Si tratta di una serie lunghissima, sono tipo 73 stagioni, ognuna delle quali ha pochi episodi, di solito cinque, che però durano tantissimo, quattro cinque ore ognuno. Il regista non è James Cameron, ma potrebbe pure esserlo visto che la serie racconta anche lei di un mondo parallelo in cui succedono cose che hanno vagamente a che fare col paese reale, ma in maniera molto fantasiosa. La storia si basa su un assurdo: si fa finta che c’è un festival musicale, con delle canzoni in gara, ma è tutto un pretesto: il punto non è tanto ascoltare musica, quanto ascoltare commenti e opinioni su abiti e comportamenti, approvare o disapprovare un intervento, salutare, profumare i capelli, indignare i vecchi, giudicare i giovani, abitare gli hotel, vedere la diva, abbracciare qualcuno mezzo famoso, sognare le conferenze stampa. Per certi versi è una serie molto riuscita, una cosa tipo Black Mirror nazional popolare. Anche in questo caso si tratta di un contenuto carico di immaginazione, che però rimane distante. È come una festa in cui vedi gli altri che si drogano.

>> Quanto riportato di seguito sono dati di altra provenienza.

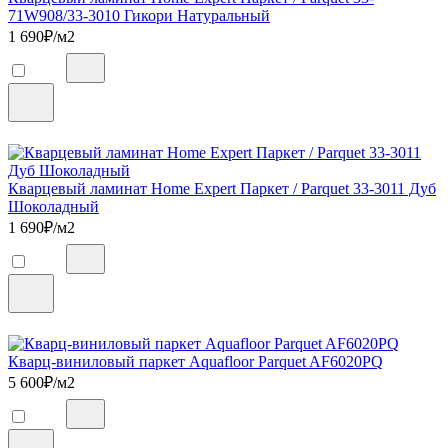
71W908/33-3010 Гикори Натуральный
1 690
₽/м2
Кварцевый ламинат Home Expert Паркет / Parquet 33-3011 Дуб
Шоколадный
1 690
₽/м2
Кварц-виниловый паркет Aquafloor Parquet AF6020PQ
5 600
₽/м2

Tutto quel circo ha un senso vero solo là, a Sanremo, non a casa mia a morire davanti ad un televisore in cui tutte queste cose diventano inesorabili e pallosissime. Perchè mi guardo il festival in tv? Che cosa cerco, e che cosa trovo? Per le canzoni c’è lo Spotify di domani, se invece mi voglio godere veramente Sanremo, devo andare a Sanremo, l’unico posto dove quell’immaginazione è davvero un’allucinazione.